On April 7, 2021, the New York Legislature passed the New York Budget Bill for fiscal year 2022 (S2509–C/A3009-C) (the “Enacted Budget”), ushering in a slew of tax increases for businesses and high-income earners. As of the time of publication of this post, New York Governor Andrew Cuomo had not yet signed the Enacted Budget, but has indicated that he will do so.
The Enacted Budget is the result of a months-long negotiation process that began on January 19, 2021 when Governor Cuomo introduced his original budget proposal. Evidence of the Governor’s weakened negotiation power can be seen in comparing the Governor’s original proposal to the Enacted Budget. For example, despite the Governor’s proposal not containing any significant changes to business taxes and proposing only a modest, temporary personal income tax surcharge, the Enacted Budget contains both business and personal income tax increases. While Governor Cuomo has stated that he expects the personal income tax increases in the Enacted Budget to be offset by a repeal of the federal cap on state and local tax deductions that was enacted as part of the Tax Cuts and Jobs Act of 2017, it is far from certain whether a repeal of the federal SALT deduction cap will ultimately materialize.
This blog summarizes some of the key provisions of the Enacted Budget and looks at how the Enacted Budget diverges from the Governor’s original proposal. Where did the Legislature win and where did the Governor win? Where were the true compromises?
Legislature Win: Business Tax Increases
The Enacted Budget contains business tax increases for Article 9-A taxpayers (which were not part of the Governor’s proposal).
First, for taxable years beginning on or after January 1, 2021 and before January 1, 2024, the tax rate for taxpayers with more than $5 million in business income apportioned to New York will increase from 6.5% to 7.25%.

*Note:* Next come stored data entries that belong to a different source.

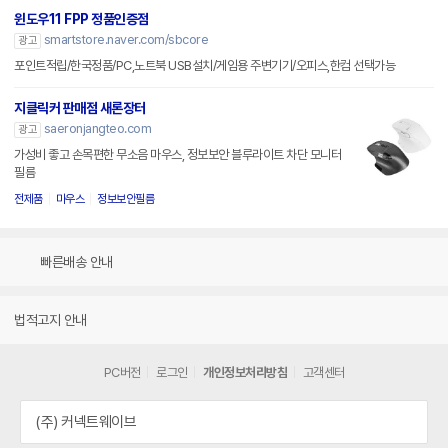
윈도우11 FPP 정품인증점
smartstore.naver.com/sbcore
광고
포인트적립/한국정품/PC,노트북 USB설치/게임용 주변기기/오피스,한컴 선택가능
지클릭커 판매점 새론장터
saeronjangteo.com
광고
가성비 좋고 손목편한 무소음 마우스, 정보보안 블루라이트 차단 모니터
필름
전제품
마우스
정보보안필름
빠른배송 안내
법적고지 안내
PC버전
로그인
개인정보처리방침
고객센터
(주) 커넥트웨이브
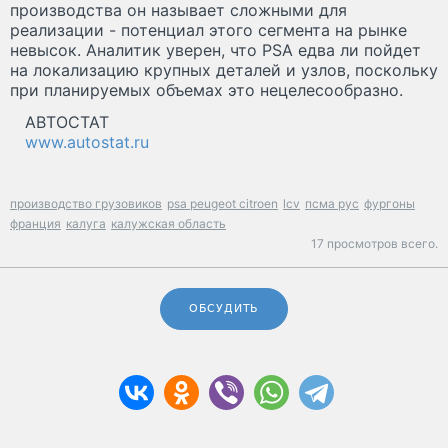
производства он называет сложными для
реализации - потенциал этого сегмента на рынке
невысок. Аналитик уверен, что PSA едва ли пойдет
на локализацию крупных деталей и узлов, поскольку
при планируемых объемах это нецелесообразно.
АВТОСТАТ
www.autostat.ru
производство грузовиков
psa peugeot citroen
lcv
псма рус
фургоны
франция
калуга
калужская область
17 просмотров всего.
ОБСУДИТЬ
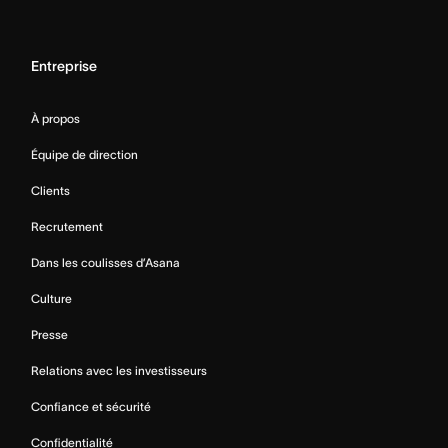
Entreprise
À propos
Équipe de direction
Clients
Recrutement
Dans les coulisses d’Asana
Culture
Presse
Relations avec les investisseurs
Confiance et sécurité
Confidentialité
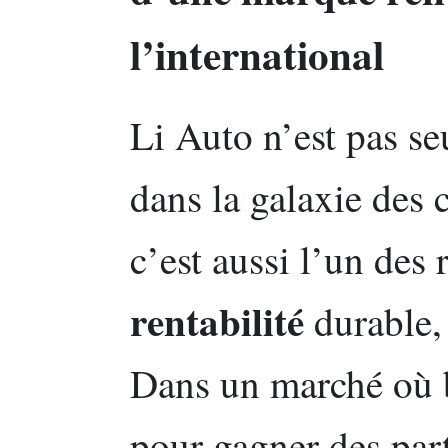
l’international
Li Auto n’est pas s
dans la galaxie des 
c’est aussi l’un des 
rentabilité
durable, 
Dans un marché où 
pour gagner des part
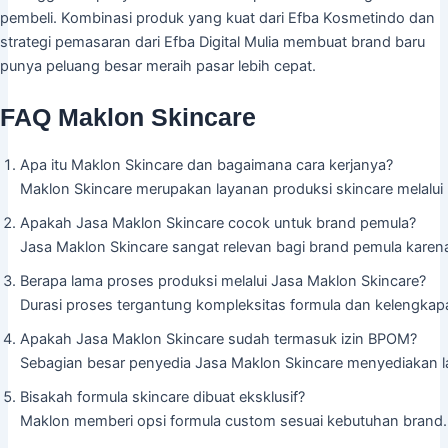
pembeli. Kombinasi produk yang kuat dari Efba Kosmetindo dan
strategi pemasaran dari Efba Digital Mulia membuat brand baru
punya peluang besar meraih pasar lebih cepat.
FAQ Maklon Skincare
Apa itu Maklon Skincare dan bagaimana cara kerjanya?
Maklon Skincare merupakan layanan produksi skincare melalui p
Apakah Jasa Maklon Skincare cocok untuk brand pemula?
Jasa Maklon Skincare sangat relevan bagi brand pemula karena
Berapa lama proses produksi melalui Jasa Maklon Skincare?
Durasi proses tergantung kompleksitas formula dan kelengka
Apakah Jasa Maklon Skincare sudah termasuk izin BPOM?
Sebagian besar penyedia Jasa Maklon Skincare menyediakan lay
Bisakah formula skincare dibuat eksklusif?
Maklon memberi opsi formula custom sesuai kebutuhan brand. T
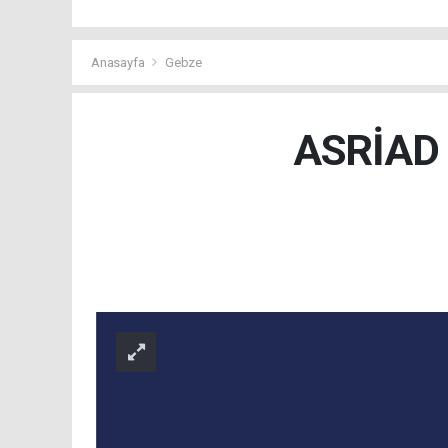
Anasayfa
Gebze
ASRİAD K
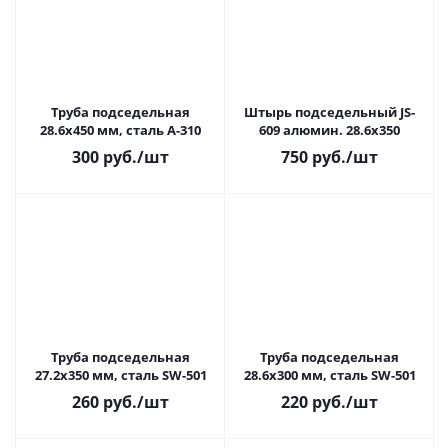
Труба подседельная
Штырь подседельный JS-
28.6x450 мм, сталь А-310
609 алюмин. 28.6x350
300
руб.
/шт
750
руб.
/шт
Труба подседельная
Труба подседельная
27.2x350 мм, сталь SW-501
28.6x300 мм, сталь SW-501
260
руб.
/шт
220
руб.
/шт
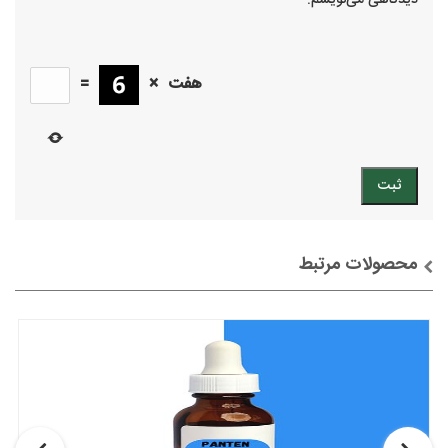
دیدگاهی می‌نویسم.
هفت
×
=
محصولات مرتبط
توضیحات + خرید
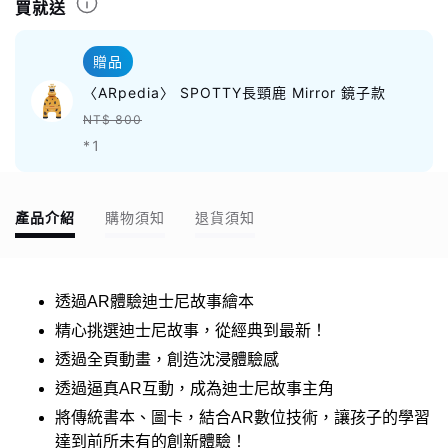
買就送
贈品
〈ARpedia〉 SPOTTY長頸鹿 Mirror 鏡子款
NT$ 800
*1
產品介紹
購物須知
退貨須知
透過AR體驗迪士尼故事繪本
精心挑選迪士尼故事，從經典到最新！
透過全頁動畫，創造沈浸體驗感
透過逼真AR互動，成為迪士尼故事主角
將傳統書本、圖卡，結合AR數位技術，讓孩子的學習
達到前所未有的創新體驗！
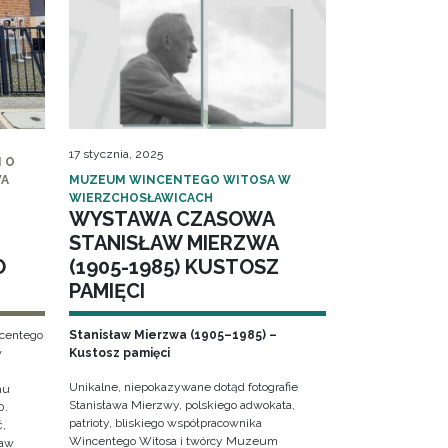
17 stycznia, 2025
 O
WA
MUZEUM WINCENTEGO WITOSA W
WIERZCHOSŁAWICACH
WYSTAWA CZASOWA
STANISŁAW MIERZWA
O
(1905-1985) KUSTOSZ
PAMIĘCI
ncentego
Stanisław Mierzwa (1905–1985) –
w
Kustosz pamięci
Unikalne, niepokazywane dotąd fotografie
hu
Stanisława Mierzwy, polskiego adwokata,
0.
patrioty, bliskiego współpracownika
ć,
Wincentego Witosa i twórcy Muzeum
ław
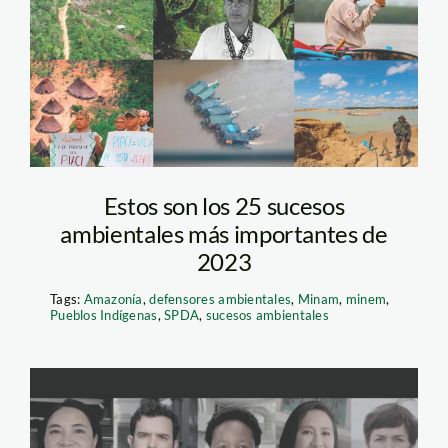
sucesos-ambientales-
2023—actualidad-
ambiental
Estos son los 25 sucesos
ambientales más importantes de
2023
Tags:
Amazonía
,
defensores ambientales
,
Minam
,
minem
,
Pueblos Indígenas
,
SPDA
,
sucesos ambientales
campeones-de-la-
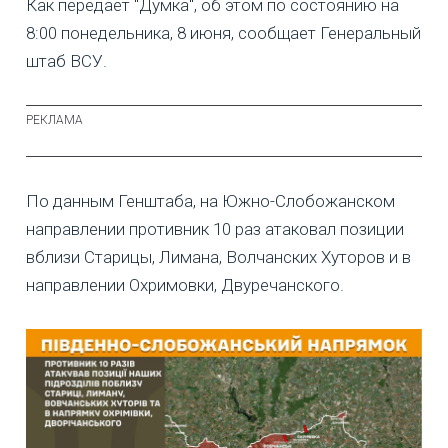
Как передает "Думка", об этом по состоянию на
8:00 понедельника, 8 июня, сообщает Генеральный
штаб ВСУ.
По данным Генштаба, на Южно-Слобожанском
направлении противник 10 раз атаковал позиции
вблизи Старицы, Лимана, Волчанских Хуторов и в
направлении Охримовки, Двуречанского.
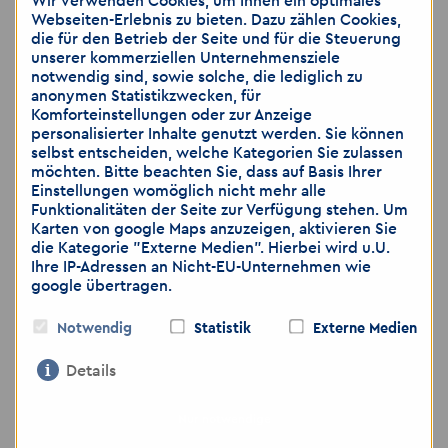
bei dem Vorstellungsgespräch nachreichen.
Wir verwenden Cookies, um Ihnen ein optimales
Webseiten-Erlebnis zu bieten. Dazu zählen Cookies,
die für den Betrieb der Seite und für die Steuerung
unserer kommerziellen Unternehmensziele
notwendig sind, sowie solche, die lediglich zu
anonymen Statistikzwecken, für
Kontakt
Komforteinstellungen oder zur Anzeige
personalisierter Inhalte genutzt werden. Sie können
selbst entscheiden, welche Kategorien Sie zulassen
möchten. Bitte beachten Sie, dass auf Basis Ihrer
Einstellungen womöglich nicht mehr alle
Funktionalitäten der Seite zur Verfügung stehen. Um
Karten von google Maps anzuzeigen, aktivieren Sie
die Kategorie "Externe Medien". Hierbei wird u.U.
Ihre IP-Adressen an Nicht-EU-Unternehmen wie
google übertragen.
Notwendig
Statistik
Externe Medien
Details
Akzent Personaldienstleistungen Nord
Nur notwendige
GmbH - Schwerin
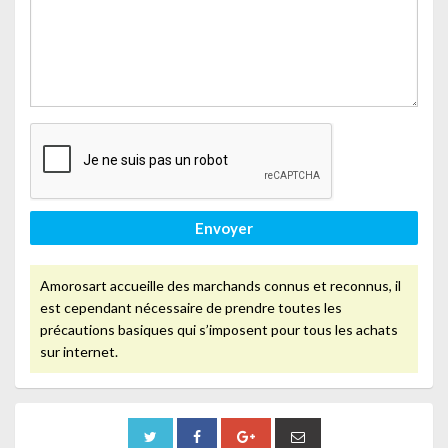
Envoyer
Amorosart accueille des marchands connus et reconnus, il
est cependant nécessaire de prendre toutes les
précautions basiques qui s’imposent pour tous les achats
sur internet.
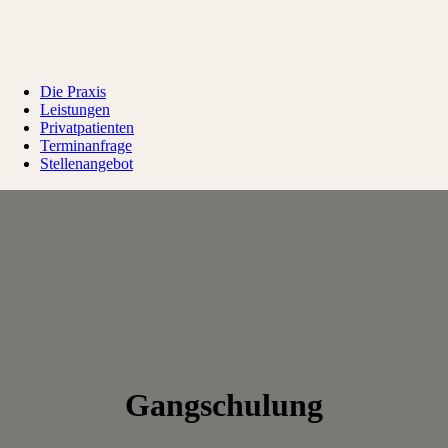
Die Praxis
Leistungen
Privatpatienten
Terminanfrage
Stellenangebot
Gangschulung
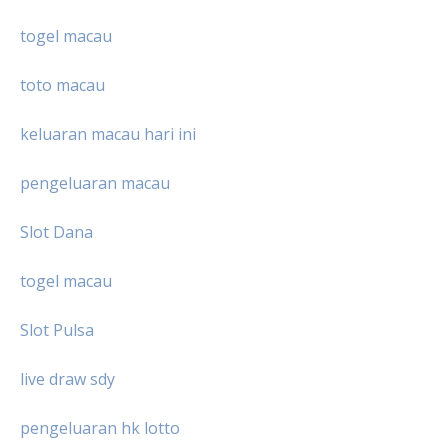
togel macau
toto macau
keluaran macau hari ini
pengeluaran macau
Slot Dana
togel macau
Slot Pulsa
live draw sdy
pengeluaran hk lotto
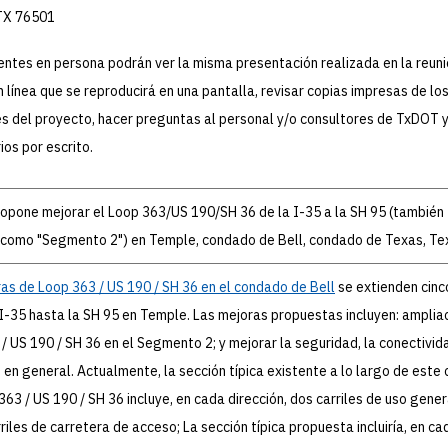
TX 76501
entes en persona podrán ver la misma presentación realizada en la reun
n línea que se reproducirá en una pantalla, revisar copias impresas de lo
s del proyecto, hacer preguntas al personal y/o consultores de TxDOT y
os por escrito.
pone mejorar el Loop 363/US 190/SH 36 de la I-35 a la SH 95 (también
 como "Segmento 2") en Temple, condado de Bell, condado de Texas, Te
as de Loop 363 / US 190 / SH 36 en el condado de Bell
se extienden cinc
I-35 hasta la SH 95 en Temple. Las mejoras propuestas incluyen: ampliac
/ US 190 / SH 36 en el Segmento 2; y mejorar la seguridad, la conectivida
 en general. Actualmente, la sección típica existente a lo largo de este
363 / US 190 / SH 36 incluye, en cada dirección, dos carriles de uso gener
rriles de carretera de acceso; La sección típica propuesta incluiría, en ca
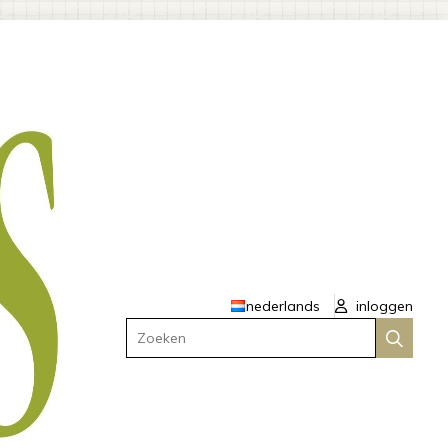
nederlands
inloggen
Zoeken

Second, the capital tax, originally set to phase out this year, has been reinstated at a rate of 0.1875% from 2021 until 2024. This new rate exceeds the old 0.125% rate in place in 2016, when the phase out began as a result of New York’s corporate tax reform. Cooperative housing corporations, qualified manufacturers, and small businesses are exempt from the reinstatement.
To the extent the Governor fought against business tax increases, he was moderately successful. For example, the Assembly proposal to enact a temporary 18% business tax surcharge on certain business taxpayers is absent from the Enacted Budget. The Enacted Budget is also a tempered version of the Senate proposal, which proposed raising the business tax rate from 6.5% to 9.5% for taxpayers with a business income base above $5 million and included no sunset provision (as noted above, the Enacted Budget’s rate is 7.25% and sunsets in 2024). However, the Senate proposal contained a lower capital base tax rate of 0.125% (as compared to the Enacted Budget’s rate of 0.1875%).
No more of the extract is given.